En fin juin 1959, le bateau arrive du Canada et accoste au quai du port de La Havane. Le 2 juillet, le capitaine Federico Causo du Rydboholm offre à bord une réception officielle à une délégation cubaine dirigée par le président national des Jaycees de Cuba, Guido R. Odio, et à la presse de La Havane. Tous les représentants des médias sont là. L’arrivée des jouets reçoit un battage publicitaire exceptionnel. La nouvelle fait la une des quotidiens de La Havane et se répand dans tout le pays. On rappelle aux Cubains la visite de Fidel Castro au Canada à l’invitation de la Chambre de Commerce des Jeunes du district de Montréal. Plus tard, Odio fait parvenir à Claude Dupras les découpures de journaux, dont celles de El Avance Criollo, El Pais, Prensa libre, Revolucion, Diaro de la Marina, El Mundo, Informacion, Vida Economica, etc… Elles comprennent de magnifiques photos montrant les boîtes de jouets étant déchargées sur le quai devant un groupe d’une cinquantaine de membres de la Jeune Chambre de La Havane. Odio lui écrit: « We contacted The instituto Nacional de Reforma Agraria” and we expect to be able to deliver the toys to Dr. Fidel Castro in person sometime this coming week. I am sure that your chapter will like to have a picture of Dr. Castro at the time of eceiving the toys.
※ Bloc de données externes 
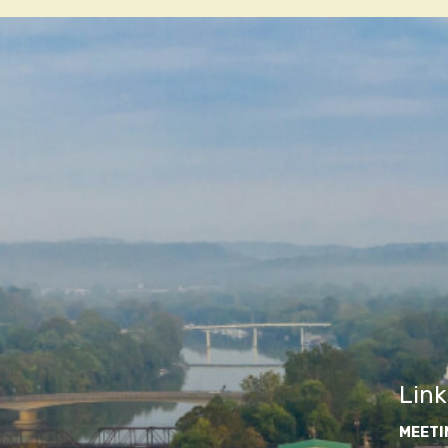
navigatio
Link
MEETI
I believe that this will be the best way in which the Cuban people will show their appreciation to yours and its recognition to your chapter and all the fellow Jaycees which in one way and another did a terrific job in their campaign in raising toys ».
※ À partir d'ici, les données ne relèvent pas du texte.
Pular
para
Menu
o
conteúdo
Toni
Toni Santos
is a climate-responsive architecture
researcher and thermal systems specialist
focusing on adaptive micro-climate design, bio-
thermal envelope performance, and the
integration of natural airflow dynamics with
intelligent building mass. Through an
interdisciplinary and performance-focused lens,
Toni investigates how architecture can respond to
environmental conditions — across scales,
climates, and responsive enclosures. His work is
Le 14 juillet 1959, à la Havane, Juan A. Orta, directeur général du bureau du Premier ministre de Cuba écrit à Claude Dupras, président de la Chambre de Commerce des Jeunes du district de Montréal:
Dear Mr. Dupras,
On behalf of Prime Minister Fidel Castro, I wish to thank you for your very kind letter of May 5, in which you thanked him for his visit to Montreal.
We are indebted to you much more than you to us. It is we who have to thank you for the invitation extended to him and for the cordial reception you accorded him in Montreal.
But we also wish to take advantage of this opportunity to express our gratitude to you Chamber of Commerce and the good people of Canada for your generous gifts, especially the toys for our destitute children.
May your great nation enjoy peace, prosperity, and happiness always.
Yours very cordially,
Juan A. Orta
La campagne du jouet cubain est terminée.